Rat und Stadtbezirksräte
Mitteilung - 18-07741
Grunddaten
- Betreff:
-
Zwischenstand Forschungsprojekt "SIRENE"
- Status:
- öffentlich (Vorlage freigegeben)
- Vorlageart:
- Mitteilung
- Federführend:
- 37 Fachbereich Feuerwehr
- Verantwortlich:
- Ruppert
Beratungsfolge
| Status | Datum | Gremium | Beschluss | NA |
|---|---|---|---|---|
|
●
Erledigt
|
|
Feuerwehrausschuss
|
zur Kenntnis
|
|
|
|
10.04.2018
|
Sachverhalt
- 1 -
Sachverhalt:
Das Forschungsprojekt „SIRENE“ wurde 2017 ins Leben gerufen und hat zum Ziel, dass Hilfs- und Rettungskräfte von Feuerwehr und Rettungsdienst schneller durch den städtischen Verkehr zum Einsatzort gelangen. Ansatz hierfür ist die dynamische Beeinflussung von Lichtsignalanlagen (erzeugen einer „grünen Welle“) sowie ein intelligentes Routing unter Zuhilfenahme aktueller Daten zur Verkehrslage.
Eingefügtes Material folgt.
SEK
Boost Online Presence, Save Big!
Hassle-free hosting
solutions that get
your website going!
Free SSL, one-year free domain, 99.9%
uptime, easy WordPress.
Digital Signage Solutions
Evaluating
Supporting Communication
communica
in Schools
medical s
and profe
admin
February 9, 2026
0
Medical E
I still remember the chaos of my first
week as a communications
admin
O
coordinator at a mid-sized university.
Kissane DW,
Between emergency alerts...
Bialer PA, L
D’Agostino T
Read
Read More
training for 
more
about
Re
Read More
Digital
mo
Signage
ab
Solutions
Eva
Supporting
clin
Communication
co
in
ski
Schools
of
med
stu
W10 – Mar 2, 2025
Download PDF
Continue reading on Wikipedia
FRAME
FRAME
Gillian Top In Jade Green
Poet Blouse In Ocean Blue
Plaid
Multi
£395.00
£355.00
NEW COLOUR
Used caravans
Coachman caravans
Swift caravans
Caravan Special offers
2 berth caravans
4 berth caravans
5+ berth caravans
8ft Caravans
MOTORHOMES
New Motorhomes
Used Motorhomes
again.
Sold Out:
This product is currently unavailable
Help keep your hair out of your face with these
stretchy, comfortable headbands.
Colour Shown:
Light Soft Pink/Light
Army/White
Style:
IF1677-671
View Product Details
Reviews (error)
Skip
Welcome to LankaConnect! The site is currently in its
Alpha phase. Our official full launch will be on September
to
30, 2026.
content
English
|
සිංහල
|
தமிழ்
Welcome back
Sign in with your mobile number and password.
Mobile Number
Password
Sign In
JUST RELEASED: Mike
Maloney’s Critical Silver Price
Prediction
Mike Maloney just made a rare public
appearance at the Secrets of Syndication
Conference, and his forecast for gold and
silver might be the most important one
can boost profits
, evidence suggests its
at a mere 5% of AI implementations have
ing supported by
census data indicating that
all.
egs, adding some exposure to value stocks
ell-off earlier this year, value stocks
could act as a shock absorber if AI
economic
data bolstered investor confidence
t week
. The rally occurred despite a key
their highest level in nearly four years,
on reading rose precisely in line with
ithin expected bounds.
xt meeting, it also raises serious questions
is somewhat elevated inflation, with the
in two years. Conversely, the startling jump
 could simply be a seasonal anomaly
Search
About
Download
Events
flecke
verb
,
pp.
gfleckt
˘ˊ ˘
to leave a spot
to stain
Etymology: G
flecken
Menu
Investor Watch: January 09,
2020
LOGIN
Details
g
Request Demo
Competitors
Das Konsortium, bestehend aus verschiedenen klein- und mittelständischen Unternehmen, dem Deutschen Zentrum für Luft- und Raumfahrt (DLR) und der Stadt Braunschweig hat unter Führung des Instituts für Automation und Kommunikation e. V. (ifak), Magdeburg, die Arbeit im September 2017 aufgenommen. Neben der Projektorganisation wurden bei einem Anwendertreffen mit Vertretern verschiedener Feuerwehren und Hilfsorganisationen bereits konkrete Anwendungsfälle definiert.
Auf der technischen Seite wird derzeit an der Implementierung eines Testfeldes in Braunschweig gearbeitet. Hierbei wird zunächst nur die dynamische Beeinflussung von Lichtsignalanlagen berücksichtigt, ein intelligentes Routing soll erst in einer weiteren Ausbaustufe folgen. Geplant ist eine Teststrecke von der Hauptwache über den Stadtring in die Weststadt mit der Option einer Erweiterung bis zur Autobahnauffahrt „Braunschweig Lehndorf“.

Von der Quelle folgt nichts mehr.